Marilyn Gladu, MP for Sarnia-Lambton, expressed the Conservatives’ concerns for the bills insufficient safeguard mechanism and explained their plans for amendment.
“I was disappointed … that this government would prioritize the expanding medical assistance in dying without the Supreme Court’s input, without putting the provision of palliative care in place, just seems to be the wrong priority.”
“Let’s let people live as well as they can, for as long as they can, instead of encouraging them to die. We as Canadians want to be compassionate,” she added.
In February 2015, the Supreme Court ruled in the Carter v. Canada case for a change in the Criminal Code allowing Canadian above 18 years of age to seek medical assistance in dying. The case led to the passing of Bill C-14, the predecessor of Bill C-7, in June 2016.
However, Gladu noted that a provision in Bill C-14 requested a mandatory legislative review to take place after 5 years, so as to examine whether the regulations set out were followed and had met the intended purposes—a task that the Liberal government has failed to do.
“This was a perfect opportunity for the government to actually go and do that work, because we’ve heard anecdotally of many cases across Canada where the existing rules are not being followed, the existing safeguards have not been followed,” said Gladu.
In addition, the Conservatives are seeking to reintroduce a previously removed 10-day safeguard, which gives MAID applicants time to reflect on their decisions.
“Without this 10-day reflection period, there is absolutely no time requirements, there is an assessment that has to take place, but there is no time-limit on that. There is no legislative limit on how quickly a person can go through this process without that reflection period, and that created a possibility of very quick turnaround time, someone not having the opportunity to reflect and really consider what their situation is,” said Garnett Genuis, MP for Sherwood Park-Fort Saskatchewan.
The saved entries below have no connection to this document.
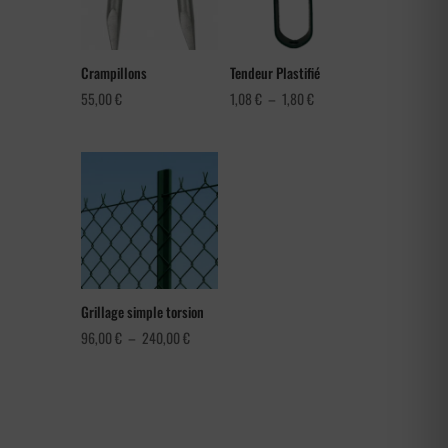
Crampillons
Tendeur Plastifié
Plage
55,00
€
1,08
€
–
1,80
€
de
prix :
1,08 €
à
1,80 €
Grillage simple torsion
Plage
96,00
€
–
240,00
€
de
prix :
96,00 €
à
Gladu also said that there have been cases of medical personnel forced to make referrals to MAID, which is a violation of Canadians’ conscience rights.
“People who don’t want to participate in medical assistance in dying for religious reasons, or for personal reasons of conscience, that’s their Charter rights, and that means they don’t want to participate in the Act, and they don’t want to refer, they don’t want to have anything to do with it,” said Gladu. “In Ontario, they are forcing medical people to at least refer, that’s still a violation of their conscience rights.”
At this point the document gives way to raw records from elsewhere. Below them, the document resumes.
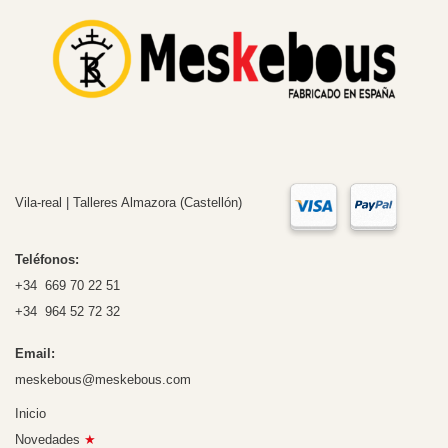
Vila-real | Talleres Almazora (Castellón)
Teléfonos:
+34 669 70 22 51
+34 964 52 72 32
Email:
meskebous@meskebous.com
Inicio
Novedades
★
“When I asked these questions, parliamentary secretary to the minister of justice said ‘no, there is plenty of safeguards in there, that’s ok.’ No, that’s not ok. There are still violating rights of conscience, and I think that needs to be addressed as well,” she added.
Roughly 1,100 Canadian doctors across the country have signed an open letter voicing opposition against Bill C-7.
“This is a question literally of life and death for Canadians,” said Damien Kurek, MP for Battle River-Crowfoot. “Parliament has to get this right, it has to be wholesomely debated and to ensure that we are able to get that balance struck appropriately.”